During a particular fire themed stage you'll be transformed into a fire engine. You'll move left and right by using the D-Pad, and the 1 button to fire water from your hose, but you can tilt the Wiimote to control the flow of the water up or down. In a later underwater based level you'll be granted a power-up to change Kirby into a dolphin. This will allow you to swim much quicker underwater, as well as perform charges which can destroy enemies and let you leap high into the air from underwater.
The game can be a little on the easy side. The inability to die is somewhat freeing, though I can see how some people may not like it. If you can't 'die' in a game then you essentially don't learn anything from the mistake you made which resulted in you losing the life in the first place. Instead, you simple lose a massive chunk of the colourful beads which you collect throughout the levels, which apart from being addictive to collect also acts as the game's currency (more on that below). Then again the Kirby games have always treaded on the more easy side to begin with. There's rarely been a time where I was truly faced with a challenge during Epic Yarn, apart from a few complicated sections during a level and the occasional boss fight.
Aside from the standard levels, you can chill out at your apartment in Patch Land's main town. Here, you can use the furniture you find in completed stages, or purchase by using your collected beads, to decorate your living space. Next to your apartment is a charming little character who will challenge you to a game of hide and seek. This involves replaying past stages, though this time your given a time limit and must find the character and his brothers and sisters. While these extra elements really have no use when the main game is concerned, they act as nice distractions between stages.

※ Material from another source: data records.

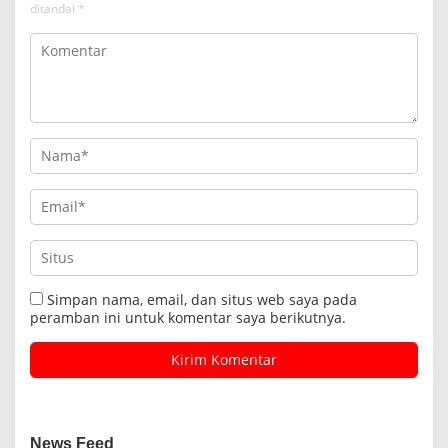
ditandai
*
Simpan nama, email, dan situs web saya pada
peramban ini untuk komentar saya berikutnya.
News Feed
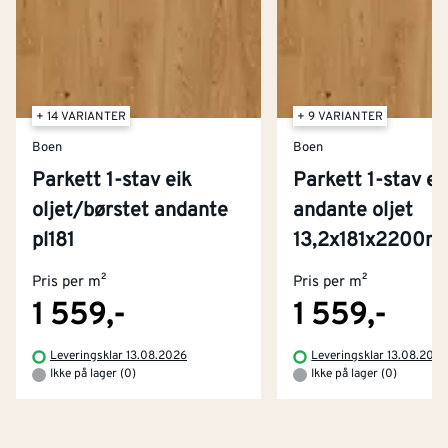
+ 14 VARIANTER
+ 9 VARIANTER
Boen
Boen
Parkett 1-stav eik
Parkett 1-stav ei
oljet/børstet andante
andante oljet
Kontakt oss
pl181
13,2x181x2200
Om Montér
Pris per m²
Pris per m²
Kjøpsbetingelser
Tjenester
Byggevarehus og åpningstider
1 559,-
1 559,-
Betaling
Montér Klubb
Leveringsklar 13.08.2026
Leveringsklar 13.08.202
Prismatch
Ikke på lager (0)
Ikke på lager (0)
Netthandel
Medlemsavtaler
100% fornøydgaranti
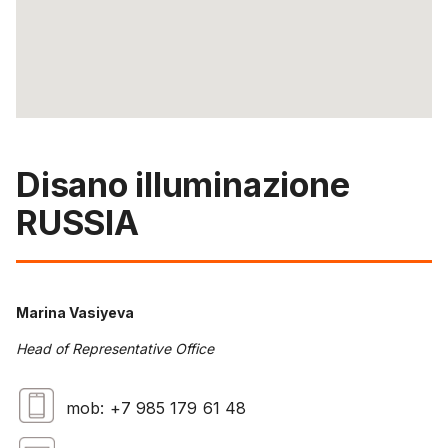
Disano illuminazione
RUSSIA
Marina Vasiyeva
Head of Representative Office
mob: +7 985 179 61 48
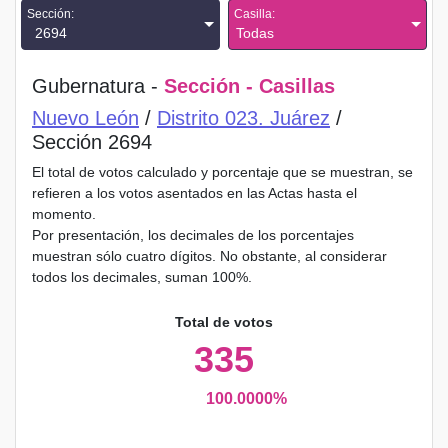
Sección:
Casilla:
2694
Todas
Gubernatura -
Sección - Casillas
Nuevo León
/
Distrito 023. Juárez
/
Sección 2694
El total de votos calculado y porcentaje que se muestran, se
refieren a los votos asentados en las Actas hasta el
momento.
Por presentación, los decimales de los porcentajes
muestran sólo cuatro dígitos. No obstante, al considerar
todos los decimales, suman 100%.
Total de votos
335
100.0000%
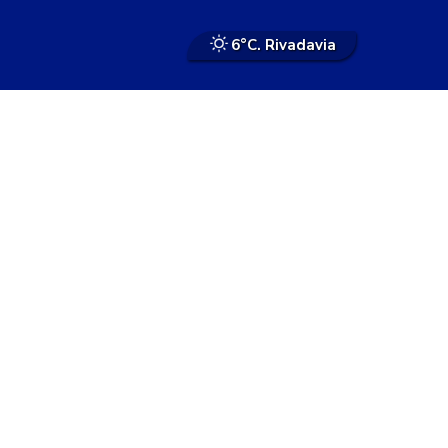
6°
C. Rivadavia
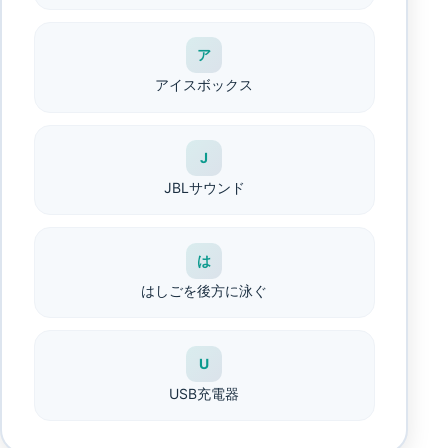
ア
アイスボックス
J
JBLサウンド
は
はしごを後方に泳ぐ
U
USB充電器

If you own a Wii and haven't played Kirby's Epic Yarn, I suggest you go out and buy it. The game flips traditional 2D platforming on it's head and offers something new and unique, which is quite refreshing given the genre's long, long history. The bright and cute visuals will warm the heart of anyone at any age, and will no doubt be a hit with young kids. The difficulty isn't punishing like other more well known platformers, though veterans will certainly find a challenge in attempting to gain a gold medal score, as well as locate the three treasures for each stage. The inclusion of co-op mode means that families can play together. All in all, there is really no major flaw to this game in my opinion. It's an instant classic.